In fact, this is nothing new, as this is the usual daily reaction of most
people when faced with adversity. Even when it does not seem possible to
retreat any further, retreat still happens. Anyone involved in TU organising
will know that individual and collective possibilities always vie for
attention. The main task of a TU organiser however, is to continue to provide a
collective answer to issues or grievances experienced by members. The task is
made much easier if successes can be pointed to as examples of what can be
achieved. It is at this level of local scale discourse, sometimes one to one,
on which a collective fightback is built but it requires hard, consistent work.
The danger is that the populist right can fill the vacuum, if the political
leadership minimises the problems and the answers seem complicated; with easy
solutions, that scapegoat others and arguments about leaving it to the strongman,
the extreme right can easily come to the fore.
The
collective approach based upon unity and solidarity in action and, in
conjunction with politics, provides a way of rebuilding confidence and
consciousness and answering the ‘what can be done’ question. So now you’ve got
this far - and are probably thoroughly
depressed! - you’ll just have to suggest your own answers as part of the
discussion and I’ll add my bit next week!
Len
ReplyDeleteFrom PETER ROWLANDS
Latest discussion
Yes, the rest of us should contribute more, but Darren and Len's efforts are much appreciated, certainly by me and I am sure by everybody else.

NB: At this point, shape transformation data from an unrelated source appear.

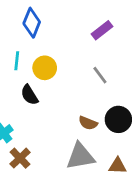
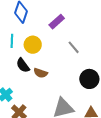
purple rectangle: (102, 30) -> (57, 22), moved
brown semicircle: (88, 123) -> (41, 73), moved

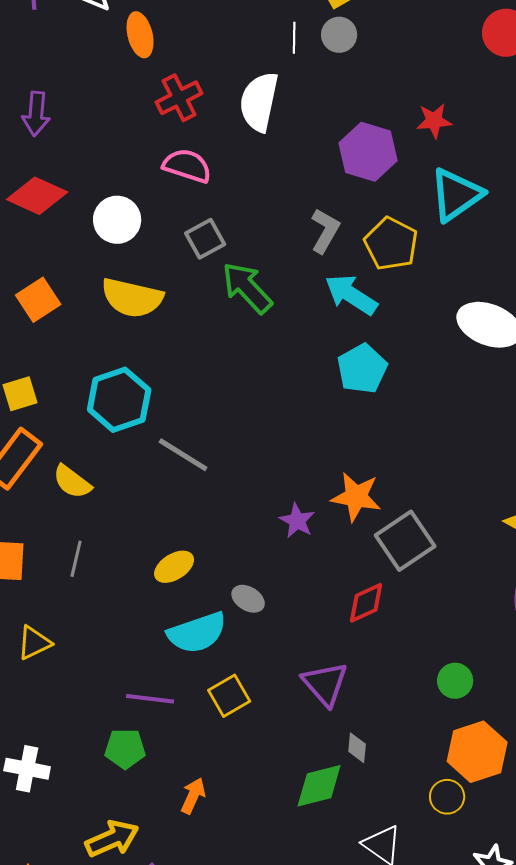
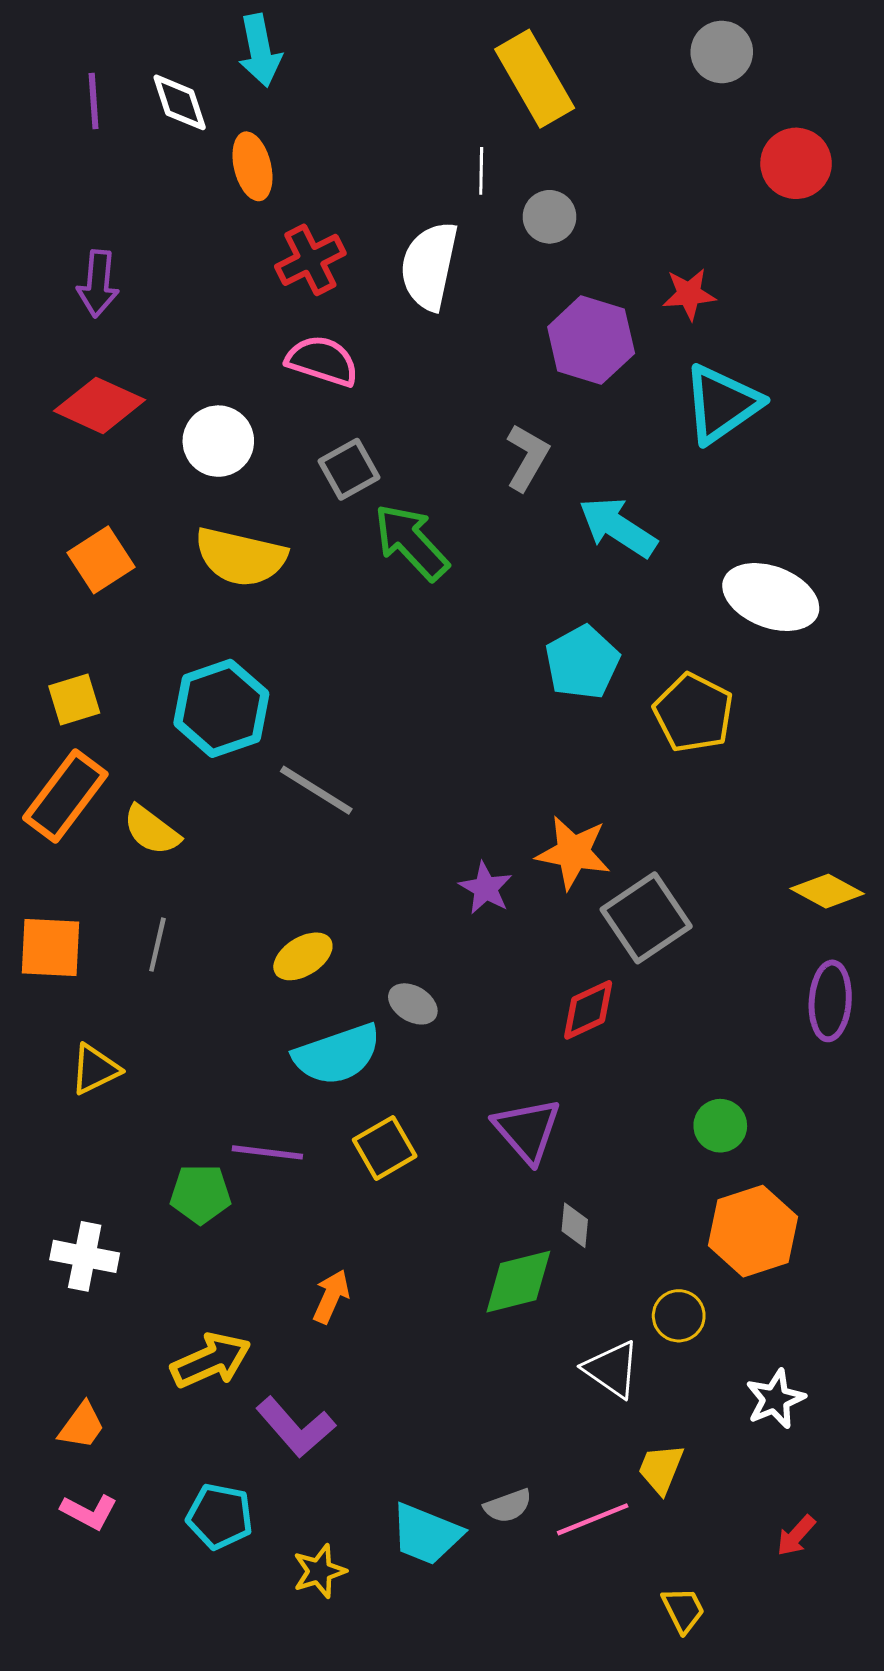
gray circle: (339, 35) -> (549, 217), moved
yellow pentagon: (391, 244) -> (694, 713), moved
cyan arrow: (351, 295) -> (618, 527), moved
green pentagon: (125, 749) -> (200, 1194), moved
yellow circle: (447, 797) -> (679, 1316), moved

Let me comment on what Darren and Len have written. I broadly agree with Darren's analysis and his proposals. On Mark Drakeford's pessimism I am sure that in part this reflects the fact that to date the left, in Wales and elsewhere in the UK, has failed to generate the mass movement against cuts that is needed if they are to be successfully challenged. Numbers on demonstrations have been modest, national action over pensions has largely failed, and local campaigns have been limited, except to some extent over libraries. That is why I regard calls for a general strike as over optimistic, to say the least,and that is why virtually no Labour councillors have taken a stand against cuts, as, to use the quote from Labour Briefing that I used at the WLG AGM, they 'were not prepared to be a substitute for a movement that did not yet exist.'I fancy that this is an important additional reason to those that Darren cites for the seeming reluctance of many councillors to take a stand. That is not to say that we should not try, and there is some indication that 2013 will see more serious opposition, partly because of the draconian nature of some planned cuts. Yes, I hope we can help to generate opposition on some of the councils in Wales that Labour controls, although we seem to have members on only four, all small minorities of their respective Labour groups. ( It would be helpful to have some information, if it is obtainable, about what is happening on the other Labour controlled councils).

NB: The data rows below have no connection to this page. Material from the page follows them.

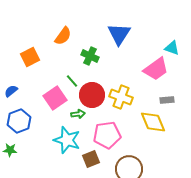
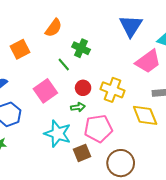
blue triangle: (119, 34) -> (131, 26), moved
green line: (72, 81) -> (64, 64), moved
red circle: (92, 95) -> (83, 88), size x0.6
green arrow: (78, 114) -> (78, 107), moved

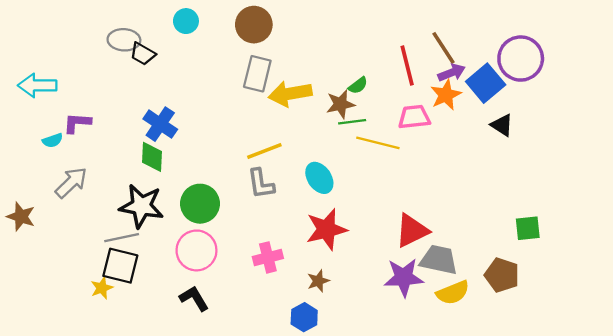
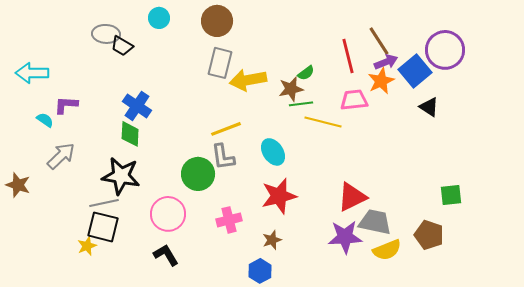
cyan semicircle: (53, 140) -> (45, 120), turned -126
green circle: (200, 204) -> (198, 174), moved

Labour remains ambiguous on the cuts, afraid to appear 'irresponsible', although they are moving away from neo-liberalism.The implications of 'predistribution' and the'living wage' are to support trade unions in fighting for higher wages.But as Len says there is still a large minority in the LP who still support a Blairite approach, although their enthusiasm for the free market is less than it was.The TUC, some unions and Compass have done a good job in promoting the 'Radical Keynesian' 'Plan B', although the LRC and LEAP have produced little since 2010.

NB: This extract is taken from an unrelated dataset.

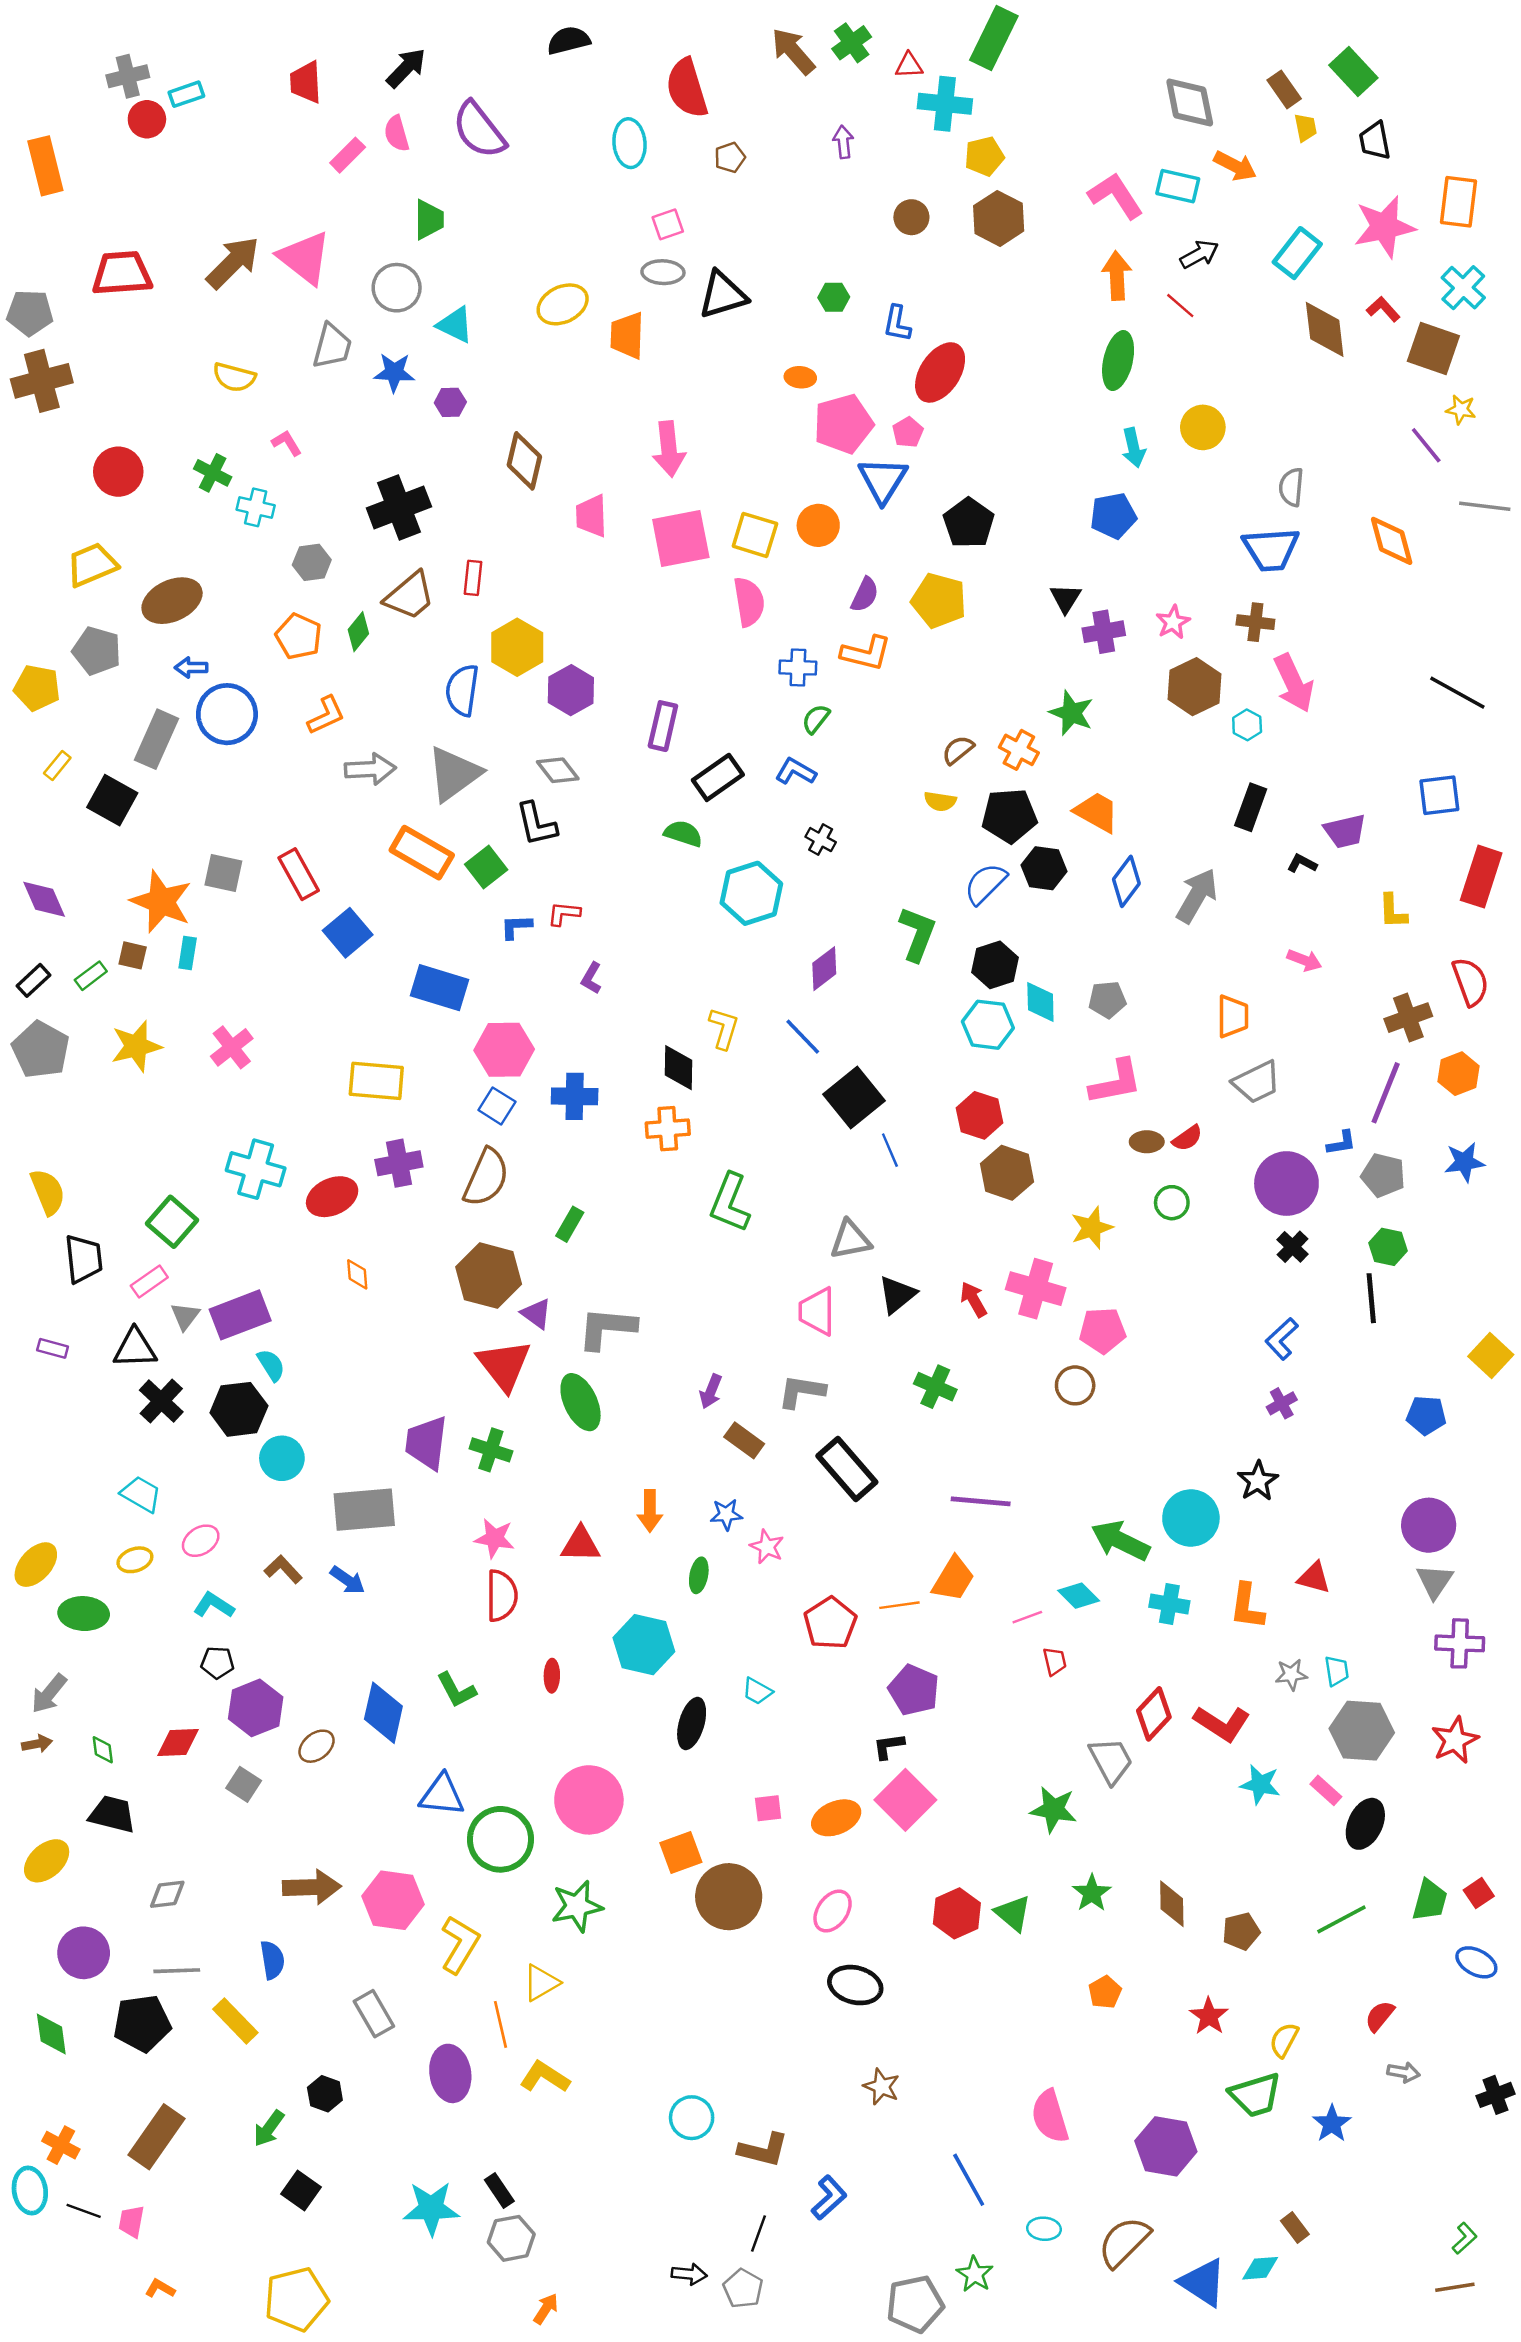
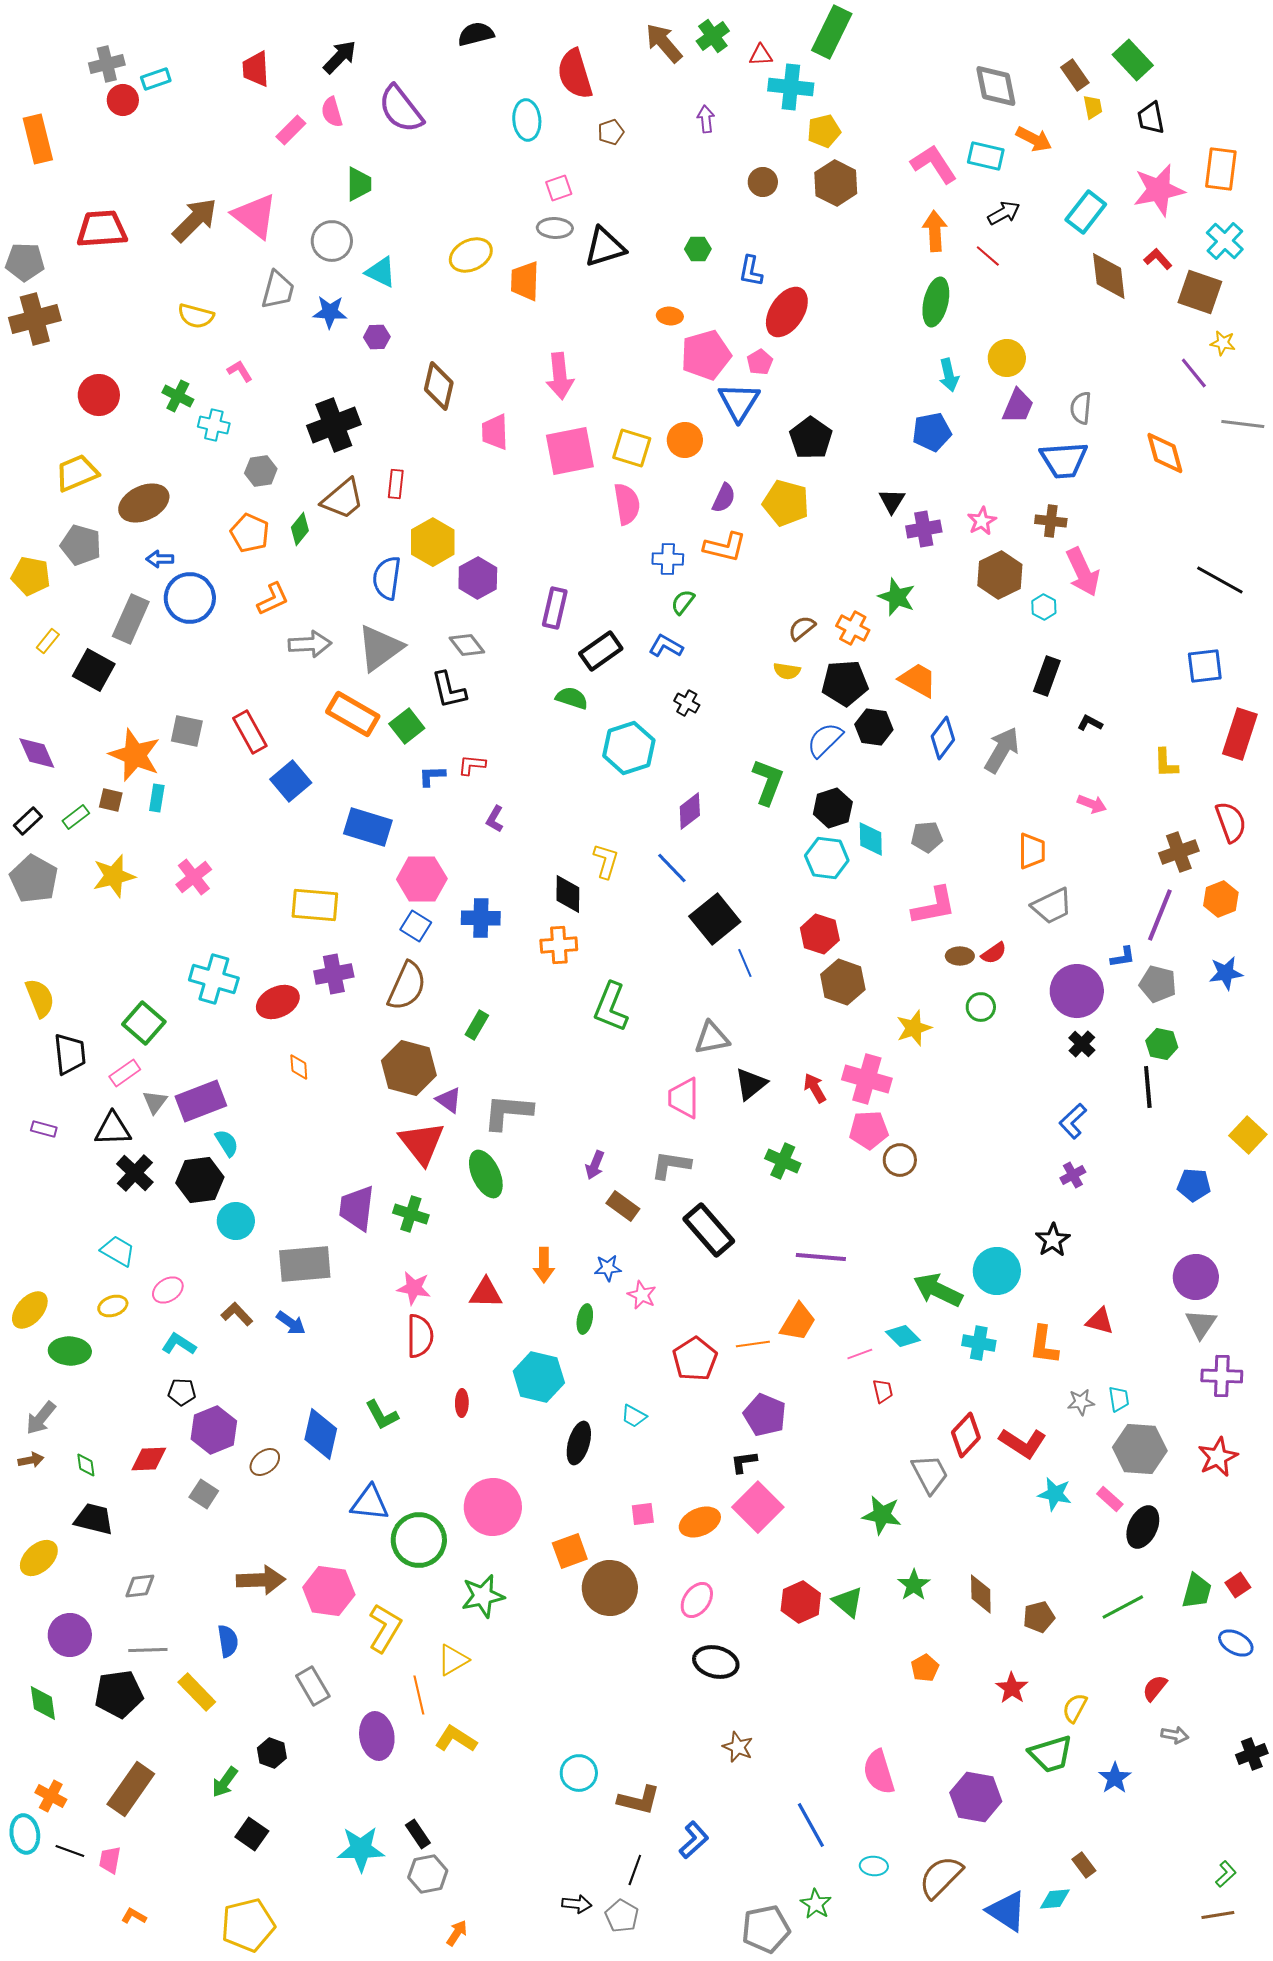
purple trapezoid: (1345, 831) -> (1018, 406), moved, turned -54
pink pentagon: (1103, 1330) -> (869, 1130), moved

I am inclined to think that Marx's critique of capitalism is broadly right, but it was incomplete and inconsistent, and Marxist economists do not agree on the causes of the present and past crises. ( I am inclined to the underconsumptionist rather than falling rate of profit view), but I believe that it is the struggle for what I would call left wing social democracy which is crucial now, here and in Europe. If that succeeds we will be able to start talking about socialism and the form it may take.